2. CREATE table dbo.tb_repair_mirroring_**** (ID int), and then delete the table

When this repair is also a failure, we need to try to remove the image and then reapply, of course, the premise of success must ensure that the Master/slave transaction log can be rolled forward, that is, the transaction log chain is not lost or destroyed

3. ALTER DATABASE * * * Set PARTNER OFF and reapply ALTER DATABASE * * * Set PARTNER = ' tcp://*** ' (similar statement)
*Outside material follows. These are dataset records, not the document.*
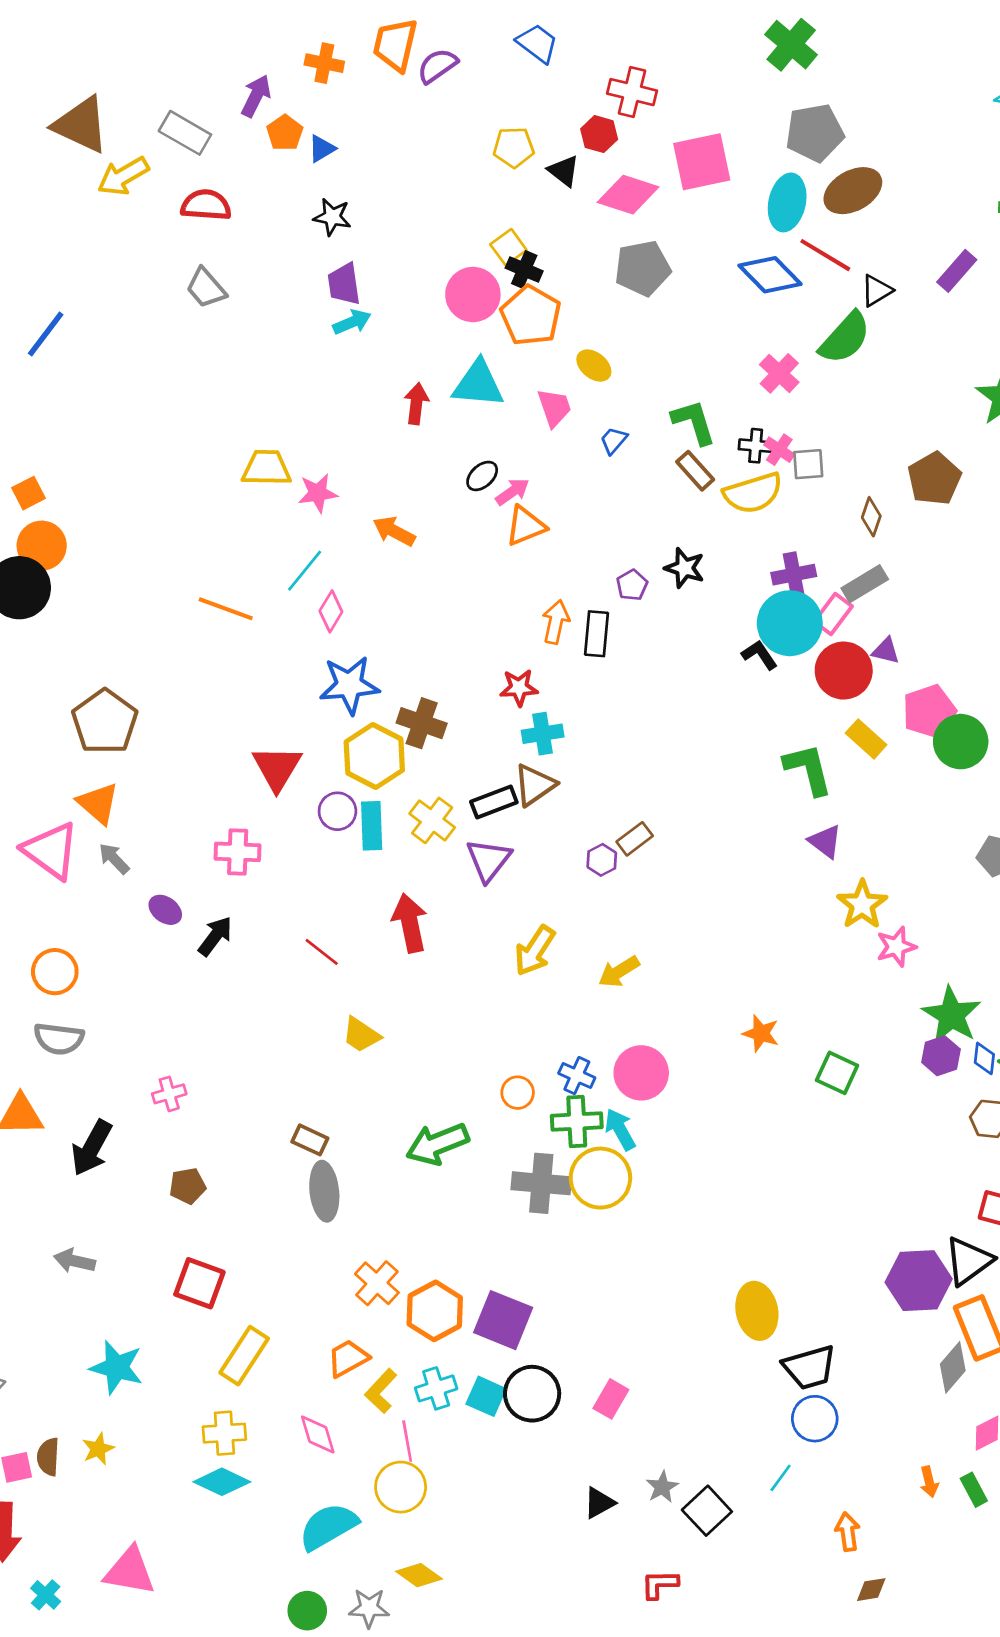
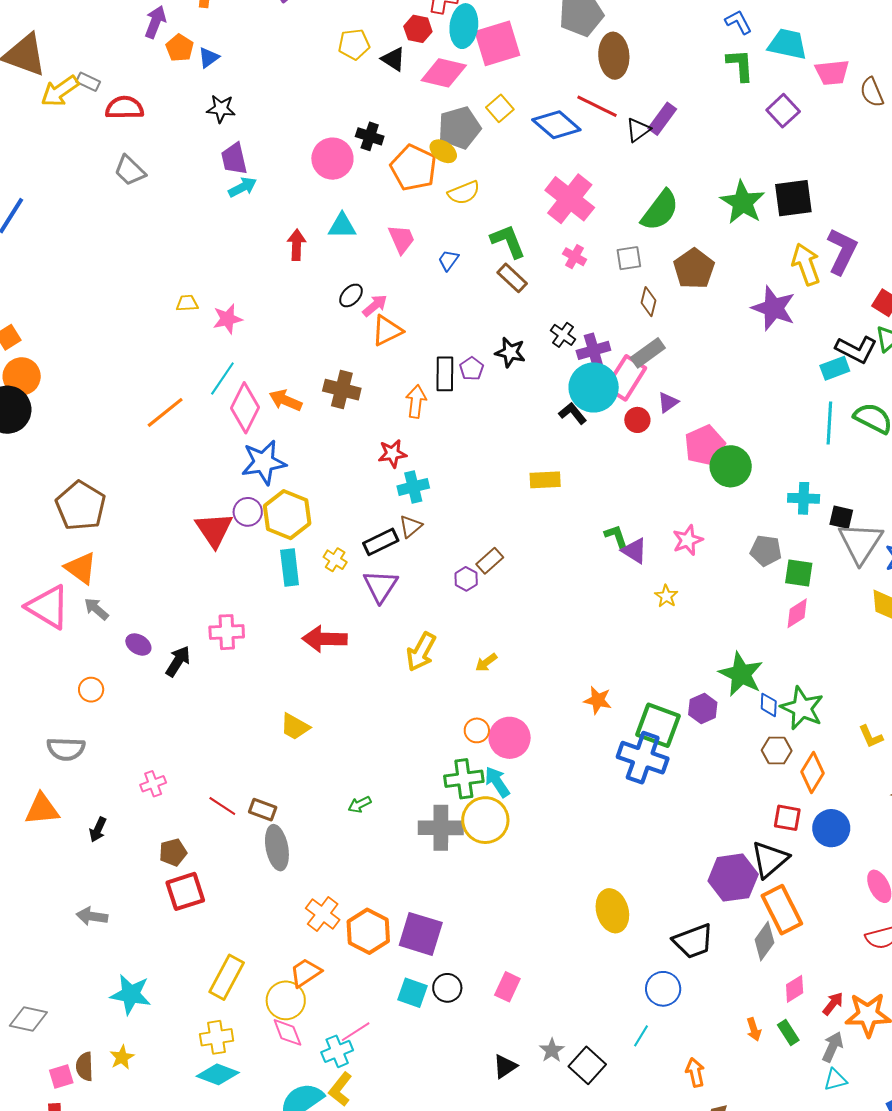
gray rectangle: (185, 133) -> (88, 82), moved, size x0.6
brown ellipse: (853, 191) -> (614, 56), turned -60
cyan ellipse: (787, 202) -> (464, 26), moved
yellow square: (508, 247) -> (500, 108), moved
purple rectangle: (957, 271) -> (662, 119), moved
orange pentagon: (531, 316) -> (414, 168), moved
green semicircle: (845, 338) -> (660, 210), moved
yellow ellipse: (594, 366) -> (443, 151), moved
pink cross: (779, 373) -> (570, 199), size x1.6
cyan triangle: (478, 384) -> (342, 226), size x0.7
black cross: (756, 446) -> (563, 335), moved, turned 35
gray square: (808, 464) -> (629, 258), moved
yellow trapezoid: (266, 468) -> (187, 303), size x0.6
yellow semicircle: (753, 493) -> (464, 193), moved, size x0.7
orange arrow: (394, 531) -> (286, 400), moved
orange line: (226, 609) -> (165, 412), turned -54
pink diamond: (331, 611) -> (245, 408), size x1.6
pink rectangle: (833, 614) -> (626, 378), size x1.4
black rectangle: (596, 634) -> (445, 374), moved
purple triangle: (886, 651) -> (668, 402), turned -45
red circle: (844, 671) -> (637, 420), size x0.6
brown cross: (422, 723) -> (342, 390), moved
yellow rectangle: (866, 739) -> (545, 480), moved, turned -40
green L-shape: (808, 769) -> (616, 536), moved, size x0.6
brown triangle: (535, 785) -> (411, 526), size x0.7
purple circle: (337, 811) -> (248, 512), moved
yellow cross: (432, 820) -> (335, 560), size x0.7
pink cross: (238, 852) -> (227, 632), moved
yellow star: (862, 905) -> (666, 596), size x0.6
red arrow: (410, 923) -> (325, 639), turned -72
pink star: (896, 947) -> (688, 540), moved
red line: (322, 952) -> (222, 806), moved
orange circle: (55, 972) -> (91, 690), moved, size x0.7
yellow arrow: (619, 972) -> (486, 662), size x0.7
purple hexagon: (941, 1056) -> (703, 708), moved
green square: (837, 1073) -> (658, 725), size x1.4
blue cross: (577, 1076) -> (643, 758), moved, size x1.8
orange circle: (518, 1093) -> (477, 730), moved
green arrow: (437, 1144) -> (360, 805), size x0.5
black arrow: (92, 1148) -> (98, 830), size x0.6
red square: (199, 1283) -> (185, 891), moved, turned -33
black trapezoid: (809, 1367) -> (693, 941), moved
cyan cross: (436, 1388) -> (337, 1051), moved
yellow L-shape: (381, 1391) -> (340, 1089), moved
black circle: (532, 1394) -> (447, 988), size x0.7
pink line: (407, 1441) -> (356, 1032), turned 72
yellow circle: (401, 1487) -> (286, 1000), moved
4. If the above can not be repaired, the only way to fix it is to rebuild the image, and until now, this is a problem, it can be said that the last trick

But unfortunately, all of the methods have been used and have not been able to repair, or continue to appear this error.

Errorlog Main Library:

2014-12-17 15:57:30.640 spid33s error:1453, Severity:16, State:1.

2014-12-17 15:57:30.640 spid33s ' tcp://*** ', the remote mirroring partner for database ' * * * *, encountered error 3624, stat US 1, severity 20.  Database mirroring has been suspended. Resolve the error on the remote server and resume mirroring, or remove mirroring and re-establish the mirror server Instan Ce.

Standby Library:

2014-12-17 00:00:42.97 spid41s error:17066, Severity:16, State:1.
2014-12-17 00:00:42.97 spid41s SQL Server assertion:file: <loglock.cpp>, line=807 Failed assertion = ' result = = LCK _ok '. This error is timing-related. If the error P ersists after rerunning the statement, use DBCC CHECKDB to check the database for structural integrity, or Restart the server to ensure in-memory data structures is not Corr upted.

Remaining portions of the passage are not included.